Carole Philippon

Études italiennes

Date de soutenance : 15 juin 2010

Directrice de recherches : Madame Angela Biancofiore

Courriel : c.philippon-montp3@hotmail.com

Titre et résumé de la thèse

Le caravagisme à Naples. Polymorphisme de la poétique caravagesque méridionale

L’objectif principal de ma thèse est de mettre en valeur la richesse de la Scuola Napoletana de la première moitié du XVIIe siècle, et plus précisément le courant caravagesque local. Entre 1606 (premier séjour napolitain du Caravage) et 1656, de très grands peintres (parfois méconnus) s’épanouissent au sein du milieu artistique napolitain, donnant vie à l’un des plus grands foyers caravagesques.

La peinture napolitaine est peu connue, car injustement sous-estimée. La première moitié du Seicento est pourtant extrêmement importante, dans la mesure où elle représente une période charnière pour l’essor et l’épanouissement de l’École napolitaine. La capitale du vice-royaume espagnol est alors le seul centre artistique qui continue de considérer le Caravagisme comme une force vitale de la peinture, et ce jusqu’en 1656, année de la Grande Peste, qui emporte avec elle les derniers peintres d’ascendance caravagesque. Dans ma thèse, je reviens longuement sur le Caravage, en mettant en exergue sa période méridionale, sombre et dépouillée (qui est souvent délaissée par rapport à sa période romaine) ; puis j’évoque l’extrême diversité des peintres naturalistes qui composent le milieu artistique napolitain, unis par une passion commune pour le langage du Caravage mais dont l’expression artistique intègre peu à peu d’autres influences, d’une diversité et d’une richesse telles qu’elles font de Naples un foisonnant laboratoire artistique. Le courant caravagesque méridional se distingue par son polymorphisme et par la diversité des influences extérieures avec lesquelles les artistes enrichissent leur caravagisme originel.

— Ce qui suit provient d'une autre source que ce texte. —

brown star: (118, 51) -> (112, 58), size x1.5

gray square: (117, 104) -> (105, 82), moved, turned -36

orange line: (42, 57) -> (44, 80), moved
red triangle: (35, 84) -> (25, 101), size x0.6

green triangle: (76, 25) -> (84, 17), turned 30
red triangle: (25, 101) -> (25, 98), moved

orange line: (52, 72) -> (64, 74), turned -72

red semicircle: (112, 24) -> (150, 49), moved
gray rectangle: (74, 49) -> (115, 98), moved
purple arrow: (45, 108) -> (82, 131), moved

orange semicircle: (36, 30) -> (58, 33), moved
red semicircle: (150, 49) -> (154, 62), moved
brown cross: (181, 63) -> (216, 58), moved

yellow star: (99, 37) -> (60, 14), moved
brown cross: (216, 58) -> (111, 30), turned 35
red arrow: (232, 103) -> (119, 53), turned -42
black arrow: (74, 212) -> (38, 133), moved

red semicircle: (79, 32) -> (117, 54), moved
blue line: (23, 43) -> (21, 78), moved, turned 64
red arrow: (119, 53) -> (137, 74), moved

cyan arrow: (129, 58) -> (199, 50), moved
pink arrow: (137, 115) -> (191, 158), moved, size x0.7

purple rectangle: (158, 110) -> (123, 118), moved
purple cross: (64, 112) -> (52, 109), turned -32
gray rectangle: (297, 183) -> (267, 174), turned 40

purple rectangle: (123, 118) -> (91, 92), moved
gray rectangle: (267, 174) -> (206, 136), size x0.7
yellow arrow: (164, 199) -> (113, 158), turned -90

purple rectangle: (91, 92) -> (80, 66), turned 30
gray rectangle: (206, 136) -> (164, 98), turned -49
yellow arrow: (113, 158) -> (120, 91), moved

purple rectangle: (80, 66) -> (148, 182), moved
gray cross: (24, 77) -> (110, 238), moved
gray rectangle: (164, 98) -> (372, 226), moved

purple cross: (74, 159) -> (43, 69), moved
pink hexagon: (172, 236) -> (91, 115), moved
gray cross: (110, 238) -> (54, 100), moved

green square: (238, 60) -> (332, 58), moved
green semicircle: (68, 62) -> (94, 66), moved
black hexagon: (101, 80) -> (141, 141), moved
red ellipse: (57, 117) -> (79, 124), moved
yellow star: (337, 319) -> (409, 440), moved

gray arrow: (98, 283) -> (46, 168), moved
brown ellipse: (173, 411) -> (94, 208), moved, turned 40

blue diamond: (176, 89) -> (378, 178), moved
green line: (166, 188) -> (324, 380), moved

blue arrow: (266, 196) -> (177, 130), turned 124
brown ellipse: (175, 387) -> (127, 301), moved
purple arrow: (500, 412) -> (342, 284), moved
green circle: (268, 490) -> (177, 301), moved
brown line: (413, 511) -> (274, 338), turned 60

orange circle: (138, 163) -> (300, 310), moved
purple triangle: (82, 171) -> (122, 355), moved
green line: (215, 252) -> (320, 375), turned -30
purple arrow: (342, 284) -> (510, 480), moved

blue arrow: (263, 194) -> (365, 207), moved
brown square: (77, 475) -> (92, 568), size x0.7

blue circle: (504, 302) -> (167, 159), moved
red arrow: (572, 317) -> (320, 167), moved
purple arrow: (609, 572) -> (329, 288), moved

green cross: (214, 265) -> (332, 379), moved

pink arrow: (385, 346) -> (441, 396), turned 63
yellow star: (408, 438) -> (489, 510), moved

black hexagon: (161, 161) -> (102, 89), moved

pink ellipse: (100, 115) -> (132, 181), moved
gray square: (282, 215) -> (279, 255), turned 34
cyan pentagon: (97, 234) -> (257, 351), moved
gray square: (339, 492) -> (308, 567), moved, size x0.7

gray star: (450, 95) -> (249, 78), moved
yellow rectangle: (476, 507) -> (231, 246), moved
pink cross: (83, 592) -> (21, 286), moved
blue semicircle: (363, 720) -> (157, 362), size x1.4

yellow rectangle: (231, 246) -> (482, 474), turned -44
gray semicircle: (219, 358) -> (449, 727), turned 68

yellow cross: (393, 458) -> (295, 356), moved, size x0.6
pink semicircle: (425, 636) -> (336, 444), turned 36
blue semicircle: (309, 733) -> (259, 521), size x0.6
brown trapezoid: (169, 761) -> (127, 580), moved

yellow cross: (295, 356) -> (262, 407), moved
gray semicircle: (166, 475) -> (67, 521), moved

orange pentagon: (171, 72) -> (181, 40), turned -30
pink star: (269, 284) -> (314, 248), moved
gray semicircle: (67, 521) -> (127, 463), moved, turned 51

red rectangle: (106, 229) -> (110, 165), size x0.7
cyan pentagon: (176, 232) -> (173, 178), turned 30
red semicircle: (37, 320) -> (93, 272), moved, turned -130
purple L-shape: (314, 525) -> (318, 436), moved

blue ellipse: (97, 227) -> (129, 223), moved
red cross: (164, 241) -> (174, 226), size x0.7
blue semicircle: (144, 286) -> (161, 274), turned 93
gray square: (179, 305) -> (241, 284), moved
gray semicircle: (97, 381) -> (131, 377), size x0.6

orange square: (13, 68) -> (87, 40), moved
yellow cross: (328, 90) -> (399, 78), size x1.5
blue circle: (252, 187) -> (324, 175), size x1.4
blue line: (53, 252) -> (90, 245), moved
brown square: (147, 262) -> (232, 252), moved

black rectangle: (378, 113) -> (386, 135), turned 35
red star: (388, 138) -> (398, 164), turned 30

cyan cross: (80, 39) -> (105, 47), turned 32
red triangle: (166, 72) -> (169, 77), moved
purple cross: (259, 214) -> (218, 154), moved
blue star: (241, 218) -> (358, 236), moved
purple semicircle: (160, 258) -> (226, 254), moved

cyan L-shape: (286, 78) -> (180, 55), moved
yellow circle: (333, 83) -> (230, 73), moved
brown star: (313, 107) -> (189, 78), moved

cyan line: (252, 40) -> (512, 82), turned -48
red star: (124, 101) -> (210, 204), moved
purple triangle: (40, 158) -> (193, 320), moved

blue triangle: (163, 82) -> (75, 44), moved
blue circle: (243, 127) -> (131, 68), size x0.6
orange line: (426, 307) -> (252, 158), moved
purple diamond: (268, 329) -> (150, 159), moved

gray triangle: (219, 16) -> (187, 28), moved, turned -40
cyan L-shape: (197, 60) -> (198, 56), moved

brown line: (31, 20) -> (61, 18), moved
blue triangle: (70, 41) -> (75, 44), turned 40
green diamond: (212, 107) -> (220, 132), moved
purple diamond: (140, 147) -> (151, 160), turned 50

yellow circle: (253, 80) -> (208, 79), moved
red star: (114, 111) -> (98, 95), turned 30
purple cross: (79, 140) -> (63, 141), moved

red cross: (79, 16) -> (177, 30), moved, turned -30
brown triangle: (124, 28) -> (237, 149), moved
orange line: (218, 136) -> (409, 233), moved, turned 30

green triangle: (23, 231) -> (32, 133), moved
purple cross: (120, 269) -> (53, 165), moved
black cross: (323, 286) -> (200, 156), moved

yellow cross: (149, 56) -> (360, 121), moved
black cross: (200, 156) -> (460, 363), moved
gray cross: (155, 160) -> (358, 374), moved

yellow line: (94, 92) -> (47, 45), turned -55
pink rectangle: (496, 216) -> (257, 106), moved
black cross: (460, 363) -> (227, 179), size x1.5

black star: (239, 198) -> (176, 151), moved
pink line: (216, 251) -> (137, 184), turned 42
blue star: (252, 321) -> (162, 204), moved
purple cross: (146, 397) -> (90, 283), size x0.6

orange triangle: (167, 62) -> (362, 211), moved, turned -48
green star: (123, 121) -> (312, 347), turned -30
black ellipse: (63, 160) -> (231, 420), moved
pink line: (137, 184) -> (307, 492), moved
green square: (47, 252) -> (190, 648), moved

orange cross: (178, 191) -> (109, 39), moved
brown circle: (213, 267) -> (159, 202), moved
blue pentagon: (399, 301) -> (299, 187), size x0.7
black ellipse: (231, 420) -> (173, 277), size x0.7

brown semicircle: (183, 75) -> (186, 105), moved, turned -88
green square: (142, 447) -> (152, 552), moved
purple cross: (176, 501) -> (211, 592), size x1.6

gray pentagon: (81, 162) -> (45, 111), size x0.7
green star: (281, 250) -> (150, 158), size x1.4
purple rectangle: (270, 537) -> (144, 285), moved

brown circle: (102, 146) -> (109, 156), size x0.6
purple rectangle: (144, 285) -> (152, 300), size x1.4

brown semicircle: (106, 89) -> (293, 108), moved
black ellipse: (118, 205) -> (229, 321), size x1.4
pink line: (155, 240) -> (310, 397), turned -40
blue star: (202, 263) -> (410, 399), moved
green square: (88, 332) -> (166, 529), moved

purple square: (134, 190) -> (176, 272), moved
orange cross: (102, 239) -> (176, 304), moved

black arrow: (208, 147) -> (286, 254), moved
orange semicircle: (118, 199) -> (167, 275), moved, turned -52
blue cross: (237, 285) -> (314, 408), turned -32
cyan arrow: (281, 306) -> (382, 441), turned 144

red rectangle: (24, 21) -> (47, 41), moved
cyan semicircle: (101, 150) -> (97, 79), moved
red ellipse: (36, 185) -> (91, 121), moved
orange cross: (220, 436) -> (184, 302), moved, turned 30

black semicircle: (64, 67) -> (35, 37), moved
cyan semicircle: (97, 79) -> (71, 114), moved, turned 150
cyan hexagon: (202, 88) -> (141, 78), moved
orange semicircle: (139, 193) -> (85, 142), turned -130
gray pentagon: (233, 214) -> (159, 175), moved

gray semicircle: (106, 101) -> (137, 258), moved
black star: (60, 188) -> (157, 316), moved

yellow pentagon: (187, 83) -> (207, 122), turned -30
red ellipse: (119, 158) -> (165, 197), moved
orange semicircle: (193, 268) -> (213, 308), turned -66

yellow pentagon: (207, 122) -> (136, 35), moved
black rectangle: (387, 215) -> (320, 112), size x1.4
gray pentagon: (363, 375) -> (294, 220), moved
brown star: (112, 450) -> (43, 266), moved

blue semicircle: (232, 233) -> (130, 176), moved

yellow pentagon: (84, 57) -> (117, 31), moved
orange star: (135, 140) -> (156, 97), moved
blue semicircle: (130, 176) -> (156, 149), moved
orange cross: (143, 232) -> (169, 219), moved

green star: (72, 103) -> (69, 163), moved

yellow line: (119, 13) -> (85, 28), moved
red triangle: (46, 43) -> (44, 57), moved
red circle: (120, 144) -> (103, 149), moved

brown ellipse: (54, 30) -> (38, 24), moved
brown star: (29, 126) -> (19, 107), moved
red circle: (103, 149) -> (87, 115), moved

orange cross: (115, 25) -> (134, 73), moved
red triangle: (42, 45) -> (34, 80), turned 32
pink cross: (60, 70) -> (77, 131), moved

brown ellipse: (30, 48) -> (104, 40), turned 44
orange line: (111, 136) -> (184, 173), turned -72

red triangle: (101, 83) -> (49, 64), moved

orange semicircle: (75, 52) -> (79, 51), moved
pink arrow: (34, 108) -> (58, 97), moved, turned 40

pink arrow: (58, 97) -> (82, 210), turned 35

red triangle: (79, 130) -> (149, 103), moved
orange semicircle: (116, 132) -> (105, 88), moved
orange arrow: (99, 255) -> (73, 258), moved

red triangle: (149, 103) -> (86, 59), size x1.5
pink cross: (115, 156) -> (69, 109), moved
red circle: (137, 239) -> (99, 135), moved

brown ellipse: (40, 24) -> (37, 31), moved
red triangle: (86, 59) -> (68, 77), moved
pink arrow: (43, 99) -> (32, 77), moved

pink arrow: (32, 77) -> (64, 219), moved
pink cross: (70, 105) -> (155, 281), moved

Dans mon premier chapitre (Avènement du Caravagisme à Naples), je reviens tout d’abord, dans ma première partie intitulée Le Caravage à Naples, Naples et le Caravage, sur l’odyssée méridionale du Caravage, autrement dit sur son premier séjour napolitain (1606-1607), sur ses séjours maltais et sicilien (1607-1609) et sur son second séjour napolitain (1609-1610). J’analyse le parcours du Caravage à travers les œuvres et les thématiques qui me semblent les plus significatives de sa dernière période, qui révolutionnent littéralement le milieu artistique napolitain. Si bien que dans ma seconde partie, intitulée Les premiers Caravagistes napolitains, je reviens tout d’abord sur le parcours de Battistello Caracciolo (et de son Caravagisme “orthodoxe”) et des premiers naturalistes (Carlo Sellitto, Filippo Vitale, Paolo Finoglio, les maîtres anonymes…), avant d’évoquer les années 1620 et la suprématie du caravagisme ribéresque, caractérisé par sa vocation sociale (Jusepe de Ribera, Francesco Fracanzano, Aniello Falcone, Andrea Vaccaro, Salvator Rosa, le “Maître de l’Annonce aux Bergers”…).

Dans mon second chapitre (Caravagismes), je reviens tout d’abord sur les influences extérieures et sur les nouvelles propositions caravagesques, en évoquant les liens que tissent certains peintres  entre Caravagisme et Classicisme (Massimo Stanzione et Francesco Guarino) ; je me consacre ensuite à Artemisia Gentileschi (et à son brillant Caravagisme narratif), qui s’intègre bien dans le paysage artistique napolitain des années 1630 et qui collabore avec de nombreux peintres locaux ; puis j’analyse la pénétration des courants chromatiques néovénitien et vandyckien (en vogue à partir des années 1630) dans la peinture napolitaine, notamment par l’entremise de Pietro Novelli. Enfin, la seconde partie de ce chapitre, intitulée Vers un caravagisme baroquisant, analyse la transition entre le Caravagisme et le Baroque à Naples, en revenant sur la carrière du très raffiné (et proto rococo) Bernardo Cavallino, avant d’évoquer la carrière de Mattia Preti, un peintre inclassable dont la poétique, synthèse d’influences disparates, oscille entre Caravagisme et Baroque.